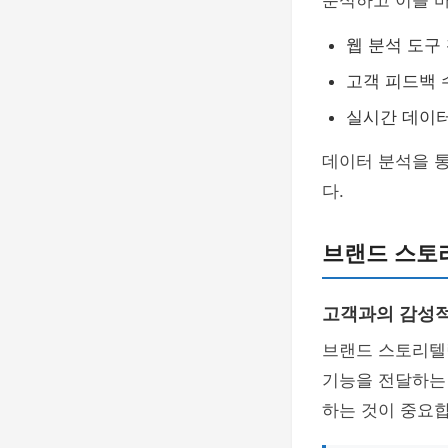
분석하고 이를 바
웹 분석 도구 활용
고객 피드백 
실시간 데이
데이터 분석을 
다.
브랜드 스토
고객과의 감성적
브랜드 스토리텔
기능을 전달하는 
하는 것이 중요합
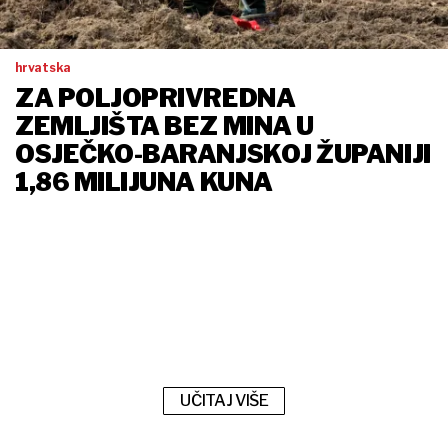
hrvatska
ZA POLJOPRIVREDNA
ZEMLJIŠTA BEZ MINA U
OSJEČKO-BARANJSKOJ ŽUPANIJI
1,86 MILIJUNA KUNA
UČITAJ VIŠE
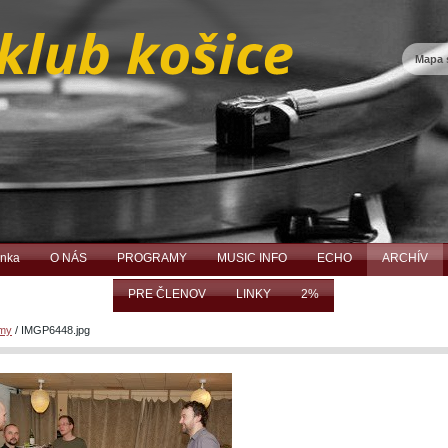
Mapa 
ánka
O NÁS
PROGRAMY
MUSIC INFO
ECHO
ARCHÍV
PRE ČLENOV
LINKY
2%
amy
/
IMGP6448.jpg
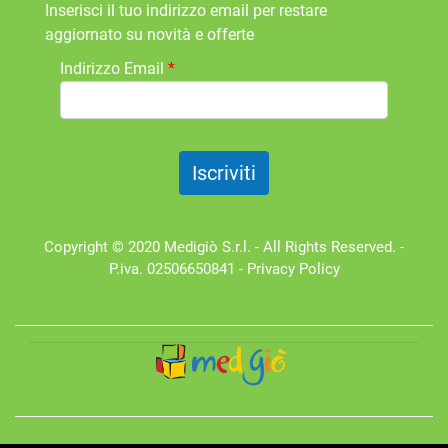
Inserisci il tuo indirizzo email per restare
aggiornato su novità e offerte
Indirizzo Email
*
Copyright © 2020 Medigiò S.r.l. - All Rights Reserved. -
P.iva. 02506650841 -
Privacy Policy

*AIM OF THE EXERCISE*. What you return must match the entries above exactly, apart from the pictures, which are left out.

*ANSWER BOX*.
분석하고 이를 바
웹 분석 도구 활용
고객 피드백 
실시간 데이
데이터 분석을 
다.
브랜드 스토
고객과의 감성적
브랜드 스토리텔
기능을 전달하는 
하는 것이 중요합
hrvatska
ZA POLJOPRIVREDNA
ZEMLJIŠTA BEZ MINA U
OSJEČKO-BARANJSKOJ ŽUPANIJI
1,86 MILIJUNA KUNA
UČITAJ VIŠE
Mapa 
ánka
O NÁS
PROGRAMY
MUSIC INFO
ECHO
ARCHÍV
PRE ČLENOV
LINKY
2%
amy
/
IMGP6448.jpg
Inserisci il tuo indirizzo email per restare
aggiornato su novità e offerte
Indirizzo Email
*
Copyright © 2020 Medigiò S.r.l. - All Rights Reserved. -
P.iva. 02506650841 -
Privacy Policy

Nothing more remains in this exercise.